Bodies of pregnant migrant, toddler found off Tunisia coast following shipwreck

Bodies of pregnant migrant, toddler found off Tunisia coast following shipwreck
The bodies of a three-year-old and two women, one pregnant, were recovered Saturday night off the island of Djerba in southern Tunisia, Red Crescent official, Mongi Slim said.
2 min read
08 July, 2019
Twelve bodies had been retrieved by the coast guard from waters off southern Tunisia. [Getty]

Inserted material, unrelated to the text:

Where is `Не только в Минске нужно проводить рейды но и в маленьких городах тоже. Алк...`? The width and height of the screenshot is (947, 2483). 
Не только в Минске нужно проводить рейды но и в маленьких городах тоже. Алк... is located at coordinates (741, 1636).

Tunisia's Red Crescent said on Sunday three more bodies had been retrieved off the country's coast, including those of a pregnant woman and toddler, days after a boat carrying scores of migrants sank.

"The number of bodies retrieved (from the water) has reached 15," said Red Crescent official Mongi Slim.

The bodies of a three-year-old and two women, one pregnant, were recovered Saturday night off the island of Djerba in southern Tunisia, Slim said.

On Saturday the Red Crescent said 12 bodies had been retrieved by the coast guard from waters off southern Tunisia that morning.

Including the corpse of a woman that the National Guard said it found on a beach off Zarzis on Friday, the total number of bodies recovered since the boat sank on Monday stands at 16.

A Malian survivor told the UN's migration agency that 86 people had been on board the dinghy, which capsized.

"People were terrified as water started pouring in, some of them fell into the water. They stayed down there," survivor Soleiman Coulibaly told AFP.

Flavio Di Giacomo, a spokesman for the UN's International Organisation for Migration, tweeted on Thursday that "about 80 migrants are feared dead".

The Red Crescent and the navy said three Malians and an Ivorian were rescued on Wednesday by the coast guard, who had been alerted by local fishermen.

The Ivorian, however, died in hospital and one of the Malians has also been hospitalised in intensive care.

The boat tipped over only hours after setting out to sea from the Libyan town of Zuwara, west of Tripoli, with the intention of reaching Italy.

Libya has in recent years been a major departure point for migrants seeking to reach Europe across the Mediterranean.

Rights groups say migrants face horrifying abuses in Libya, with many held in squalid detention facilities.

An airstrike on a migrant centre in the capital Tripoli on Tuesday killed at least 53 people, according to the World Health Organisation.